Distributed job execution in IVIS Framework
Thesis title in Czech: | Distribuované vykonávání jobu v IVIS Framework |
---|---|
Thesis title in English: | Distributed job execution in IVIS Framework |
Key words: | distribuovaný výpočet|cloud|zpracování dat|javascript |
English key words: | distributed computing|cloud|data processing|javascript |
Academic year of topic announcement: | 2022/2023 |
Thesis type: | Bachelor's thesis |
Thesis language: | angličtina |
Department: | Department of Distributed and Dependable Systems (32-KDSS) |
Supervisor: | prof. RNDr. Tomáš Bureš, Ph.D. |
Author: | hidden - assigned and confirmed by the Study Dept. |
Date of registration: | 29.09.2022 |
Date of assignment: | 02.10.2022 |
Confirmed by Study dept. on: | 23.11.2022 |
Date and time of defence: | 07.09.2023 09:00 |
Date of electronic submission: | 14.07.2023 |
Date of submission of printed version: | 14.07.2023 |
Date of proceeded defence: | 07.09.2023 |
Opponents: | Mgr. Vojtěch Horký, Ph.D. |
Guidelines |
IVIS is a web-based framework for creating data analytics and visualization web applications. The framework allows complex data processing through the mechanism of tasks and jobs. A task is a collection of Python scripts and metadata that specifies the parameters of the scripts. A job is an instantiation of the task with a concrete set of parameters and input datasets and with the specification of triggers that govern when the job is executed.
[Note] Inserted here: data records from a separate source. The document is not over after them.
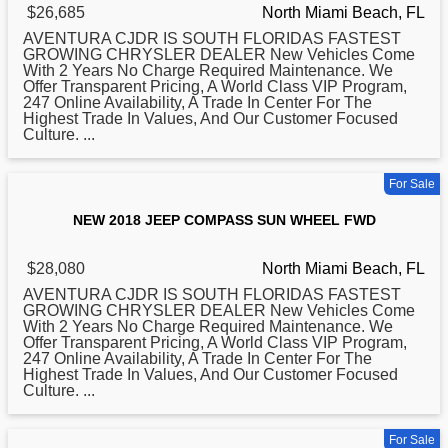
$26,685
North Miami Beach, FL
AVENTURA CJDR IS SOUTH FLORIDAS FASTEST
GROWING CHRYSLER DEALER New Vehicles Come
With 2 Years No Charge Required Maintenance. We
Offer Transparent Pricing, A World Class VIP Program,
247 Online Availability, A Trade In Center For The
Highest Trade In Values, And Our Customer Focused
Culture. ...
For Sale
NEW 2018 JEEP COMPASS SUN WHEEL FWD
$28,080
North Miami Beach, FL
AVENTURA CJDR IS SOUTH FLORIDAS FASTEST
GROWING CHRYSLER DEALER New Vehicles Come
With 2 Years No Charge Required Maintenance. We
Offer Transparent Pricing, A World Class VIP Program,
247 Online Availability, A Trade In Center For The
Highest Trade In Values, And Our Customer Focused
Culture. ...
For Sale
In its current form, the execution of a job may utilize only the host machine of the IVIS server. This fact manifests in almost every part of a job lifecycle implementation: from creation to scheduling and execution. This thesis aims to extend the task and job subsystems to allow for external computation resources (individual machines and machine pools) for job execution. The solution will require extending the IVIS-core server with 1. a way to add external executor nodes 2. a way to configure an executor node on a per-job basis 3. a way to securely communicate with the executor nodes over the internet 4. new logic for scheduling remotely-executing jobs While executing, a job utilizes the IVIS Python package to coordinate with the IVIS-core server. This includes the reception of input data, connection to a storage and indexing solution (currently Elasticsearch), and sending requests to the IVIS server to allow side effects such as creating derived datasets and storage of the state of the job. Because the data storage is centralized on the IVIS server host, remotely executing jobs will require a secure way to communicate with the IVIS server and the storage and indexing server (Elasticsearch). The solution should enable the user of the IVIS framework to run jobs on a particular machine (local or remote) as well as on a configured pool of automatically managed machines. The implementation aims to support local execution (the status quo), execution on a publicly-available machine, and execution using a pool backed by a local computing cluster or a commercial cloud service provider. The solution will be validated using an artificial set of tasks, jobs, and datasets. |
References |
[1] https://github.com/smartarch/ivis-core |